Все еще обиженным тоном он продолжал:
— И пожалуйста, не надо относиться ко мне снисходительно.
— Ты хочешь сказать: «не бей лежачего»? Вообще-то, снисходительность не самое сильное мое место, во всяком случае на сегодняшний день. Я даже не смог отнестись снисходительно к этому мудаку из твоего класса. Этот мелкий хер вывалял меня в грязи у всех на виду.
— Откровенность и прямота — наш стиль. Хочешь — принимай это, хочешь — нет. И прошу, никакого пиздежа насчет моего имени.
— Угомонись. Каждый будет называть тебя так, как ты хочешь, если ты меня имеешь в виду.
— Ты все еще не понял. Черт с ним, со мной. Про «я» здесь нужно забыть. «Я» больше не существует. Здесь нет времени заниматься собственным «я», здесь никому не нужно твое «я» — значение имеет только Иудея, а не каждое отдельное «я».

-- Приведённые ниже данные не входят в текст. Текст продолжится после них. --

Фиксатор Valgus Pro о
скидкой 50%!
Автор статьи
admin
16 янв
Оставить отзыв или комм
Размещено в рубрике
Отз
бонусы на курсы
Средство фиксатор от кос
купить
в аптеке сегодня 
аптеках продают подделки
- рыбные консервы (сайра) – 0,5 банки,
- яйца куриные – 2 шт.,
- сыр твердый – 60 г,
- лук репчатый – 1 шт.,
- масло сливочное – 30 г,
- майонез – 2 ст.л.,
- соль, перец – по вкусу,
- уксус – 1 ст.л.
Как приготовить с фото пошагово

У него был план заехать в арабский Хеврон на ленч — до того места было минут двадцать, если срезать путь по холмам. Он сказал, что мы можем взять машину Липмана. Мордехай с четырьмя другими поселенцами отправились сегодня рано утром в Вифлеем. За последние несколько недель там не раз вспыхивали беспорядки — столкновения между несколькими местными арабами и евреями, жителями небольшого нового поселения, заложенного на склоне холма за городом. Два дня назад арабы забросали камнями ветровое стекло школьного автобуса, в котором находились дети евреев, жителей этого нового поселения, и тогда все жители близлежащих поселений из Иудеи и Самарии, которых собрал и возглавил Мордехай Липман, отправились разбрасывать листовки на рынке в Вифлееме. Если бы не мой приезд, Генри прервал бы свои занятия и присоединился к ним.

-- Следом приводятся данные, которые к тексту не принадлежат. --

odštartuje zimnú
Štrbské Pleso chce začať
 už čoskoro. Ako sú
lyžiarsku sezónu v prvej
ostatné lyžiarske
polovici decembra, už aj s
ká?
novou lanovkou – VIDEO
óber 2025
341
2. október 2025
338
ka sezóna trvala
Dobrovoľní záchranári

— А что написано в листовках? — спросил я.
— Там говорится: «Почему ваш народ не хочет жить с нами в мире, если мы не желаем вам зла? Только единицы из тысяч ваших собратьев являются крайними экстремистами. Остальные — это миролюбивые люди, которые верят, так же как и мы, что евреи и арабы могут жить в добром согласии». Такова общая идея.
— Общая идея звучит необыкновенно привлекательно. А как это должны понимать арабы?
— Они должны понимать то, что там написано черным по белому: мы не желаем им зла.
Не «я» — «мы». Вот как далеко зашел Генри.
— Мы проедем через арабскую деревню — это совсем рядом. Ты увидишь, что те, кто хочет жить спокойно, живут в мире с евреями. Арабы и евреи существуют здесь бок о бок, буквально в двух сотнях ярдов друг от друга. Они приходят сюда покупать у нас яйца. Мы буквально за гроши продаем им кур, ставших слишком старыми, чтобы нестись. Это место может быть домом для всех. Но если будут продолжаться акты насилия против еврейских детей, мы предпримем шаги, чтобы остановить их. Завтра сюда могут вступить армейские подразделения и убрать всех, кого они сочтут зачинщиками беспорядков, и тогда через пять минут арабы прекратят кидаться камнями. Но их не остановить. Они кидаются камнями даже в солдат. А если солдат в ответ не принимает никаких мер, знаешь, что думают арабы? Они думают, что ты — шмук, ты и есть шмук. В любом другом месте на Ближнем Востоке только попробуй бросить камнем в солдата — знаешь, что он сделает? Он пристрелит тебя на месте. Но совершенно неожиданно для себя арабы выясняют, что здесь, в Вифлееме, ты можешь безнаказанно бросить камень в солдата: он не застрелит тебя. Он ничего тебе не сделает. Вот тут-то и начинаются неприятности. И не потому, что мы жестоки, а потому, что они считают нас слабаками. Здесь приходится совершать не очень-то приятные поступки. Они не уважают тебя, если ты относишься к ним по-доброму, они не уважают слабость. Араб уважает только силу.